Jokowi paham betul bahwa reformasi birokrasi adalah kunci utama jika ia ingin memperbaiki kualitas pelayanan publik. Langkah awalnya terlihat berani---dari penyederhanaan izin usaha hingga penerapan sistem layanan publik berbasis teknologi informasi atau online. Melalui kebijakan Online Single Submission (OSS), Jokowi memangkas banyak meja birokrasi yang selama ini menjadi tempat favorit para pelaku pungutan liar. Namun, masalahnya bukan hanya pada sistem, melainkan pada mentalitas para birokrat yang sudah terbiasa bermain dengan aturan main lama.

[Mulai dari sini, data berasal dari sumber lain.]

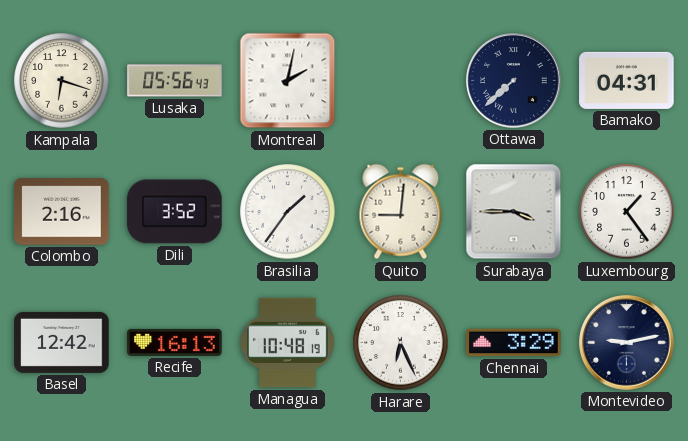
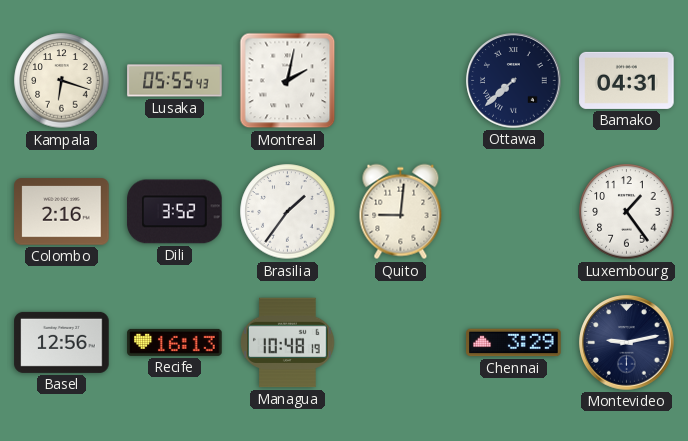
Lusaka: 05:56 -> 05:55
Surabaya: 3:45 -> none
Basel: 12:42 -> 12:56
Harare: 6:26 -> none
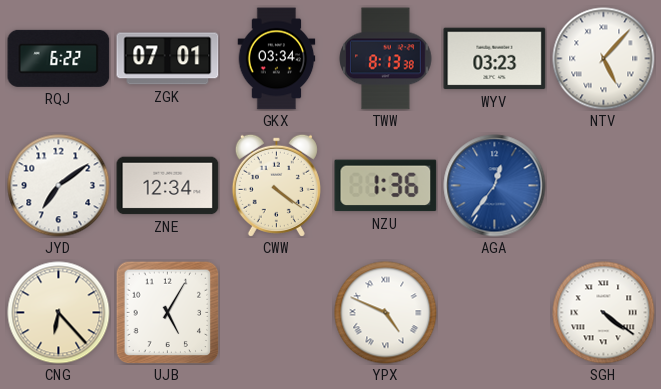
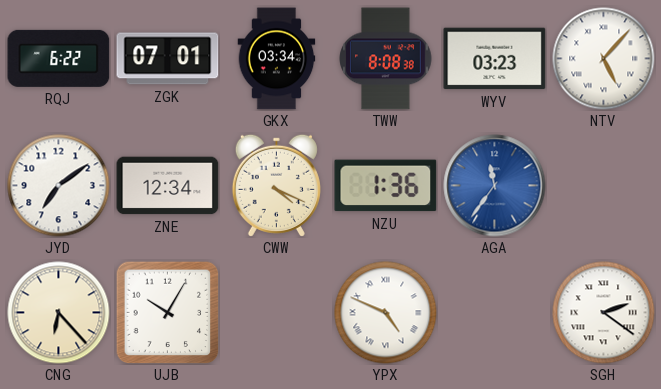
TWW: 8:13 -> 8:08
CWW: 4:21 -> 4:19
AGA: 12:36 -> 11:36
UJB: 5:05 -> 10:05
SGH: 4:21 -> 2:21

Salah satu persoalan utama adalah bagaimana teknologi yang dirancang untuk mempermudah urusan malah dipelintir menjadi penghambat baru. Tak jarang, birokrat yang malas kehilangan 'lahan basah' memanfaatkan sistem tersebut untuk kepentingan pribadi. Sistem online yang seharusnya memotong jalur suap dan tatap muka malah diklaim sering mengalami "gangguan teknis" sehingga akhirnya publik harus kembali berurusan secara manual---kembali ke pola lama yang membuka celah bagi pungli dan korupsi kecil-kecilan.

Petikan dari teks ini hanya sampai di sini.